Work task:
Where does the word "públicas" appear in the data? Copy every line that holds it.

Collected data
━━━━━━━━

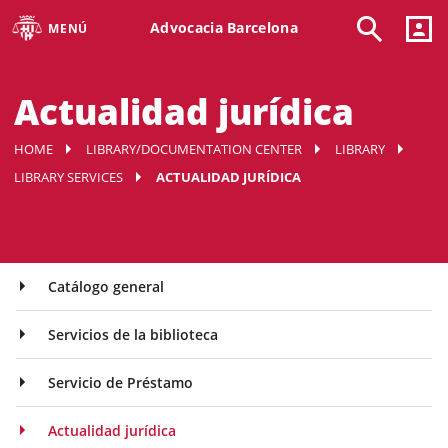
Advocacia Barcelona
MENÚ
Actualidad jurídica
HOME
LIBRARY/DOCUMENTATION CENTER
LIBRARY
LIBRARY SERVICES
ACTUALIDAD JURÍDICA
Catálogo general
Servicios de la biblioteca
Servicio de Préstamo
Actualidad jurídica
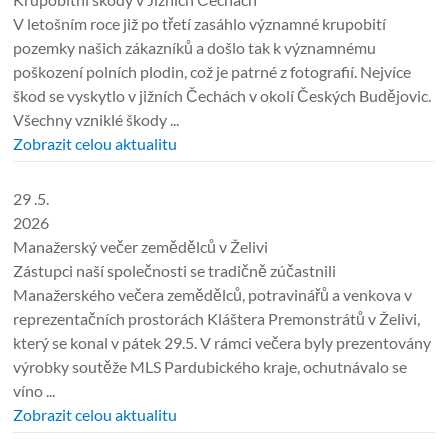
V letošním roce již po třetí zasáhlo významné krupobití
pozemky našich zákazníků a došlo tak k významnému
poškození polních plodin, což je patrné z fotografií. Nejvíce
škod se vyskytlo v jižních Čechách v okolí Českých Budějovic.
Všechny vzniklé škody ...
Zobrazit celou aktualitu
29 .5.
2026
Manažerský večer zemědělců v Želivi
Zástupci naší společnosti se tradičně zúčastnili
Manažerského večera zemědělců, potravinářů a venkova v
reprezentačních prostorách Kláštera Premonstrátů v Želivi,
který se konal v pátek 29.5. V rámci večera byly prezentovány
výrobky soutěže MLS Pardubického kraje, ochutnávalo se
víno ...
Zobrazit celou aktualitu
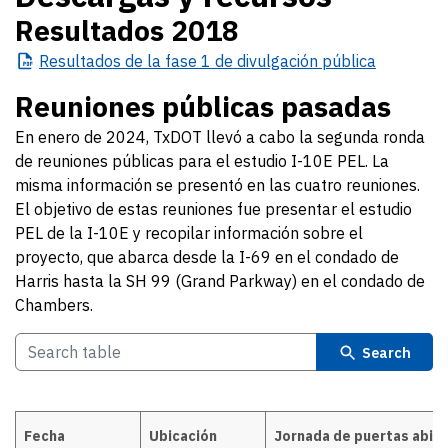
Resultados 2018
Resultados
de la fase 1 de divulgación pública
Reuniones públicas pasadas
En enero de 2024, TxDOT llevó a cabo la segunda ronda
de reuniones públicas para el estudio I-10E PEL. La
misma información se presentó en las cuatro reuniones.
El objetivo de estas reuniones fue presentar el estudio
PEL de la I-10E y recopilar información sobre el
proyecto, que abarca desde la I-69 en el condado de
Harris hasta la SH 99 (Grand Parkway) en el condado de
Chambers.
Search
Fecha
Ubicación
Jornada de puertas abier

━━━━━━━━

Your response:
Reuniones públicas pasadas
de reuniones públicas para el estudio I-10E PEL. La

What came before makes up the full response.